Louisa and I kiss goodnight. Heading uptown, I argue with ME:
ME: “What’s so good about a book in bed? Since when don’t you take chances?”
I: “I’m relieved about what I’m missing.”
ME: “But what are you missing? How do you know?”
I like arguing with myself. Everyone’s a winner. By the time the bus drops me off, I’ve made a decision. Starting tomorrow, for one year, I’ll strike no from my vocabulary. Tomorrow morning begins the Year of Saying Yes.
Congratulations! It’s a Book!
Having a book published is like having a baby. No stretch marks, but it’s yours to nurture. So yes to the Spencertown book fair in upstate New York, even though it costs $210 to rent a car and I sell only one book. And yes to the Caltech Athenaeum High Tea, even though I spend more time flying to Pasadena than in Pasadena. And yes to talking to my friend Patti’s book club about my book. “I have a great idea,” Patti says. “Since your novel deals with the importance of secrets, let’s everybody tell a secret we’ve never told.” I go first, and tell a secret involving my ninth-grade boyfriend, Harry, that once seemed devastating. Tincture of time makes this secret hilarious. Or so I think. But the women sit there frozen. Nobody else will tell theirs. I sell eleven books.
Broadway Debut
My friend Martin coproduces a show at the Symphony Space uptown. “Would you write something for it?” he asks.
I write a little ditty, changing the words to “How About You.”
“Why don’t you sing it?” Martin asks.
The big night arrives! It’s time for my Broadway debut! So what if it’s Broadway and Ninety-Fifth Street! There are two shows, six thirty and eight thirty. I print the lyrics on a doily in case I forget them. During the second show, I’m so excited, I forget to look at the doily and flub my lines. It doesn’t matter. I read somewhere that when asked why he chose to spend his life on the stage, Sir Laurence Olivier replied by clapping.
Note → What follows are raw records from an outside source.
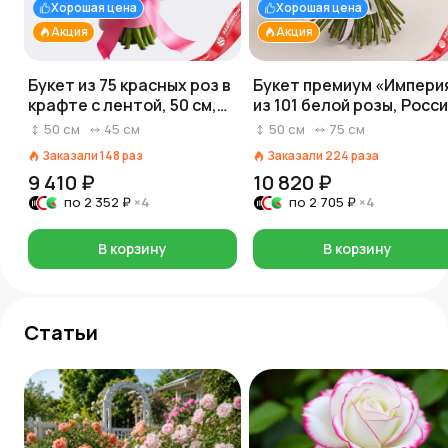
Хорошая цена
Хорошая цена
Акция
Акция
Букет из 75 красных роз в
Букет премиум «Импери
крафте с лентой, 50 см,
из 101 белой розы, Росси
Россия
50 см
50
см
45
см
50
см
75
см
Заказали
148
раз
Заказали
224
раза
9 410 ₽
10 820 ₽
по
2 352 ₽
×4
по
2 705 ₽
×4
В корзину
В корзину
Статьи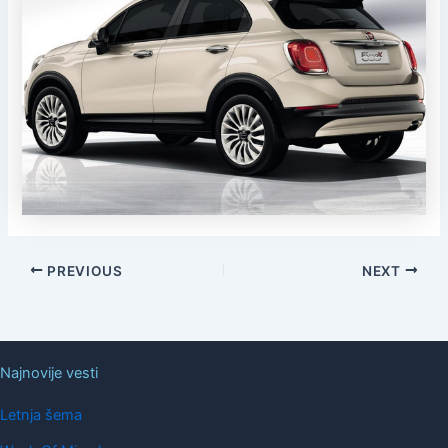
PREVIOUS
NEXT
Najnovije vesti
Letnja šema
I get it.
A Blind Date
He picks me up in my lobby. We’re both wearing blue-and-white gingham shirts! He’s funny! Cute, too, even if I’m taller and outweigh him. At brunch he gets sad talking about his late wife. He won’t eat. Walking me home, he asks, “What are you afraid of?”
“I’m afraid I’ll never see a man in his underwear again,” I say.
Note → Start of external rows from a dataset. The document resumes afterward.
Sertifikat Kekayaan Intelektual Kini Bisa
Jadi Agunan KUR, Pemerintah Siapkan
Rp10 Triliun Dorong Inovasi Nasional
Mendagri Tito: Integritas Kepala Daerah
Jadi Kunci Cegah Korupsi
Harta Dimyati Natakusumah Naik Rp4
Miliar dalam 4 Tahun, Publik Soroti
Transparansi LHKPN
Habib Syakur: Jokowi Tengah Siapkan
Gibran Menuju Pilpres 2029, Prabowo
Right there in the street, he yanks the tail of his belt and starts to unzip. I scream. He says, “Now, if you hadn’t yelled so loud, you would have seen a man in his underwear.”
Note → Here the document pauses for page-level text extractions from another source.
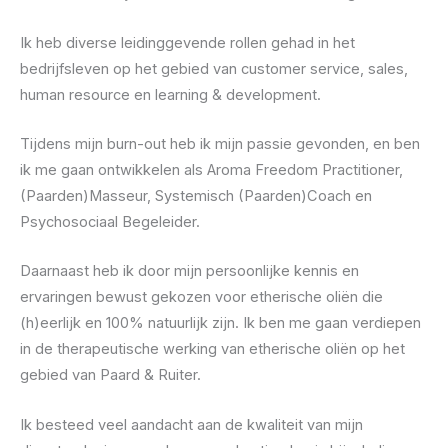
Ik heb diverse leidinggevende rollen gehad in het
bedrijfsleven op het gebied van customer service, sales,
human resource en learning & development.
Tijdens mijn burn-out heb ik mijn passie gevonden, en ben
ik me gaan ontwikkelen als Aroma Freedom Practitioner,
(Paarden)Masseur, Systemisch (Paarden)Coach en
Psychosociaal Begeleider.
Daarnaast heb ik door mijn persoonlijke kennis en
ervaringen bewust gekozen voor etherische oliën die
(h)eerlijk en 100% natuurlijk zijn. Ik ben me gaan verdiepen
in de therapeutische werking van etherische oliën op het
gebied van Paard & Ruiter.
Ik besteed veel aandacht aan de kwaliteit van mijn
We take the long way home, walking miles through Central Park. He raves about his new TV equipment, then offers to come check out mine. Examining the setup, he says: “Do you have some time?” We walk more miles to a Best Buy, where he discusses my case with a salesman. Then we walk more miles back and he writes it all down.
Three days later, Blind Date breaks up with me before we hold hands. If I ever upgrade my TV, I’ll know just what to get.
What Next?
The Year of Yes isn’t over. Looming is a boat trip down the Hudson, cooking for a fund-raiser, a hat-making class, an ashram with my sister, two speeches, and participation in New York City International Pickle Day. When Yes Year is up, will I go back to no and Grape-Nuts? Maybe, but perhaps less of both. There isn’t one thing I said yes to that I’m sorry I said yes to. And look what I would have missed. “No” means safety, and the numbing stasis that implies. I’m changed. The change has to do with the joy of being available to chance. There is a thrilling difference between being comfortable and being too comfortable. That difference makes you feel—there’s no better word for it—radiant.